Wooden Wheel grows the red grapes, Marquette and Petite Pearl, and the whites Brianna and LaCrescent. The disease-resistant, nearly pea-sized Petite Pearl comes from a private breeder and will be used to make sweet wines, which customers increasingly prefer.
Rows are widely spaced so they can be tended as much as possible with a utility vehicle, which can run between the rows with a sprayer. Most of the acreage is rented to neighboring corn and bean farmers, but can be converted to a vineyard as needed.
The building that functioned as a washhouse, summer kitchen, woodshed and all-purpose building during the farming years is now the residence of a full-time employee.
Mr.

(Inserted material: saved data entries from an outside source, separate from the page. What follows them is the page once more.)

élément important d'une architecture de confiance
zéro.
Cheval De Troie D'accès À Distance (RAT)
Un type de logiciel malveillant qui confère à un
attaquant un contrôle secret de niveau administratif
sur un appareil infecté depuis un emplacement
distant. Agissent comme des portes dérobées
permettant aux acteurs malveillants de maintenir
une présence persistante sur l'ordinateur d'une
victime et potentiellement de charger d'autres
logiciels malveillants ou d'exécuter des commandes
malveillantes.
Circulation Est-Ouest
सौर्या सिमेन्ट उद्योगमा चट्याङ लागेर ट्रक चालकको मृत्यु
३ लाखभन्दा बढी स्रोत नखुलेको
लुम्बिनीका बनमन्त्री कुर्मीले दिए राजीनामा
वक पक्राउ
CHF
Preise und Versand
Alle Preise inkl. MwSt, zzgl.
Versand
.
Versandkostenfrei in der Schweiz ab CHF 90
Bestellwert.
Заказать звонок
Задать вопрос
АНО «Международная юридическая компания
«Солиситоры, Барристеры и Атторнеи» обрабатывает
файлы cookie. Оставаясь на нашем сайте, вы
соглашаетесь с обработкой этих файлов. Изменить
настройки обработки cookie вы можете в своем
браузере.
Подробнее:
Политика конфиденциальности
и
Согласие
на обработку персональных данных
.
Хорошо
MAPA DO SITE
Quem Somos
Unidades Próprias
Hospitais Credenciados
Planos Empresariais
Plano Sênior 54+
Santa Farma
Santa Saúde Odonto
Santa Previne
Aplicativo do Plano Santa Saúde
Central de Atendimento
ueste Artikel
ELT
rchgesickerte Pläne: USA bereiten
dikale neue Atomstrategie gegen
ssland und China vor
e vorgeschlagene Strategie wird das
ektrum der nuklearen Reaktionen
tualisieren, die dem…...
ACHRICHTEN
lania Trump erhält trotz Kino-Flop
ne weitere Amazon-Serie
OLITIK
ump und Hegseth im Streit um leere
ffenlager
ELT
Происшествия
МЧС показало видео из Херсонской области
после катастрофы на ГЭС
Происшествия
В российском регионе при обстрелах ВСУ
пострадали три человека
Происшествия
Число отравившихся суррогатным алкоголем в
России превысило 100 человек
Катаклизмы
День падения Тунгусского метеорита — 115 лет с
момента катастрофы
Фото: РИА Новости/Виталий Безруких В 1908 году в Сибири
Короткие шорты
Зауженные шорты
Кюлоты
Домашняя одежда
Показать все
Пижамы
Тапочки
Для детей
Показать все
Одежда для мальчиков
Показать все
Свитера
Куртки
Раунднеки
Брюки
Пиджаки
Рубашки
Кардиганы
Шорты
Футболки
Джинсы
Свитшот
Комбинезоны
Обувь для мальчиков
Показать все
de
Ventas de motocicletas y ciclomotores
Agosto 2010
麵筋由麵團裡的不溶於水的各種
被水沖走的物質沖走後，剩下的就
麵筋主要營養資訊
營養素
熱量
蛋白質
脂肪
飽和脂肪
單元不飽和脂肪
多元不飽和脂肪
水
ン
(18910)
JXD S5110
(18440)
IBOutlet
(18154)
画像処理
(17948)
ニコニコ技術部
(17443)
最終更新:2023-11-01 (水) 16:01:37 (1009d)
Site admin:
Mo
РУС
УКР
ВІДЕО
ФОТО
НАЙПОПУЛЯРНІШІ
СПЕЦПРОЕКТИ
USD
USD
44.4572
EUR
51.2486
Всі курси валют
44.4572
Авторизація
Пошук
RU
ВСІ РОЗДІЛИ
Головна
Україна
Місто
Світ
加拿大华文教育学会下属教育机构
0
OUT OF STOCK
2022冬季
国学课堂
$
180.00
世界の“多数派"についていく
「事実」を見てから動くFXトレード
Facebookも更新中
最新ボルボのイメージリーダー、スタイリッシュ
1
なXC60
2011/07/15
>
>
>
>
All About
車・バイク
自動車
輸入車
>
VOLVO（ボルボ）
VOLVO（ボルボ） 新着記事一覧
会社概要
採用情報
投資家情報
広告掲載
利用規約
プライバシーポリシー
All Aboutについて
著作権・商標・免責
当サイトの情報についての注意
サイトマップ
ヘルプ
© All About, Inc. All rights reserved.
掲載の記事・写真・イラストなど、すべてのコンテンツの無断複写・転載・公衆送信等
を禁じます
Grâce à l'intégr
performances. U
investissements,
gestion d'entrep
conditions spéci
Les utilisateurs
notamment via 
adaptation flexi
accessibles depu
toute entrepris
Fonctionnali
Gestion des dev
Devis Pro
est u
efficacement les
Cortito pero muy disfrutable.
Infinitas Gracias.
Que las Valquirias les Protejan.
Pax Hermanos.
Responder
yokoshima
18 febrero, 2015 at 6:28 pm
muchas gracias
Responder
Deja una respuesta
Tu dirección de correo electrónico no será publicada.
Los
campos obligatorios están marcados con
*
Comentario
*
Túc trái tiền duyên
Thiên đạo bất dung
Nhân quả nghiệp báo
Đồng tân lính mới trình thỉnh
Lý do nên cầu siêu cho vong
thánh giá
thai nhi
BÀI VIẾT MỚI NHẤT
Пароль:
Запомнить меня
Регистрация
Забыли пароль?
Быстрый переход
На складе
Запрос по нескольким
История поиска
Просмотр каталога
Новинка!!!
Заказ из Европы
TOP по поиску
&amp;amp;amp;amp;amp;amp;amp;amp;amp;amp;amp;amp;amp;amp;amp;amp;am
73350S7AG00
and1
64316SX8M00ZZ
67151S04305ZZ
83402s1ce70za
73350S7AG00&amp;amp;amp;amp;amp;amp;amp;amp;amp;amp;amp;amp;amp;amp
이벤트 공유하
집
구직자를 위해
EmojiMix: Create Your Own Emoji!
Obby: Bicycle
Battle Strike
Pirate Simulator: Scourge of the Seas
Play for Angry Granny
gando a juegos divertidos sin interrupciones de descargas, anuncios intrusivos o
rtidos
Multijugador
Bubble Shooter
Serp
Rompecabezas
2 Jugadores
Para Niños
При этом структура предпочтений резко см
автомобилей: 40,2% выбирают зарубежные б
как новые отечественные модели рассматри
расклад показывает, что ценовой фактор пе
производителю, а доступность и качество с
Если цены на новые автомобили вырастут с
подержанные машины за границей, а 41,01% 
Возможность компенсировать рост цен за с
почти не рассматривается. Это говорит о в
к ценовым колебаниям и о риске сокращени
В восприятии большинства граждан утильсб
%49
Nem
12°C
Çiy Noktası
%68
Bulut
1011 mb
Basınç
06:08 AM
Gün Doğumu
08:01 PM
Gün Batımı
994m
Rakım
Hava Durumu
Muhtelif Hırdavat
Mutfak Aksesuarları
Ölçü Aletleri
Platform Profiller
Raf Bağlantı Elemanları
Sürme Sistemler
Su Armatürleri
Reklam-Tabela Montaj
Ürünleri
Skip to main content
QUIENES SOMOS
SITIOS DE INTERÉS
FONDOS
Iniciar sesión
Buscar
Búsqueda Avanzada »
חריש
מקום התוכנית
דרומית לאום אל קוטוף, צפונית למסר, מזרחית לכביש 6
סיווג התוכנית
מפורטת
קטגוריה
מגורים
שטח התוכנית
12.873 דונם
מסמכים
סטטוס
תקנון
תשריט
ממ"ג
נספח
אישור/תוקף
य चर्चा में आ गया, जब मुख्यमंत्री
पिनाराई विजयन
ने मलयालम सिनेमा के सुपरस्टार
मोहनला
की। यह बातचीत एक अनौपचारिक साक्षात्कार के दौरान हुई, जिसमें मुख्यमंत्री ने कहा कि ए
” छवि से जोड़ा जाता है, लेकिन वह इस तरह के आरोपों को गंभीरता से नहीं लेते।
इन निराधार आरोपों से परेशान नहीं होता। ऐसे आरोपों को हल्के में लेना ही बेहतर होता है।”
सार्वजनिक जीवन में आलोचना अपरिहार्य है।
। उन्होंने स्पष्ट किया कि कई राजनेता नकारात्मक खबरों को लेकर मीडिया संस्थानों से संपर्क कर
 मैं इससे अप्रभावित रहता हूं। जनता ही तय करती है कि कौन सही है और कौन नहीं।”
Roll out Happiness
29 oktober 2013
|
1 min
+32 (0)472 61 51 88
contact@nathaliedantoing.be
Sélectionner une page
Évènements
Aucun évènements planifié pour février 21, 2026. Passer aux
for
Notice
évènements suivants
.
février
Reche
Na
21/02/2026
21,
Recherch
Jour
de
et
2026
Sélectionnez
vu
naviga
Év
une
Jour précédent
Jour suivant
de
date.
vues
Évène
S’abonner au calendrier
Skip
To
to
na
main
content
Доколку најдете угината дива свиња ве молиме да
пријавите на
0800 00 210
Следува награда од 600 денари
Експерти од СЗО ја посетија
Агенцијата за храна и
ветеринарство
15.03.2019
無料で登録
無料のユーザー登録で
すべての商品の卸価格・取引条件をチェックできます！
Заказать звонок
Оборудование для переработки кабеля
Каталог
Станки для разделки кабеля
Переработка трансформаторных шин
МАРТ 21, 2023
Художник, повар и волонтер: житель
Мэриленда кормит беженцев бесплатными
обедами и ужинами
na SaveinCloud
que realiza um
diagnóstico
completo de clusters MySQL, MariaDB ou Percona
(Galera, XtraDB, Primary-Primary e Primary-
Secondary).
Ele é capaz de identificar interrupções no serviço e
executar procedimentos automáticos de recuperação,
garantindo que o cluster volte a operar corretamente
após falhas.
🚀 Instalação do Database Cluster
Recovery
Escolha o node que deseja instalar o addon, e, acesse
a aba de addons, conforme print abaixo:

Vincent, and his wife, Connie, live above the winery and work at the business seven days a week. Her specialty is the vineyard, while he focuses on the winemaking and serves as vice president of the Iowa Wine Growers Association.
Business has increased each year, Mr. Vincent said. A big boost came last summer when 5,000 RAGBRAI riders stopped in for refreshment, buying 100 cases of wine and 60 cases of beer.
“Many of the visitors have been back,” he added proudly.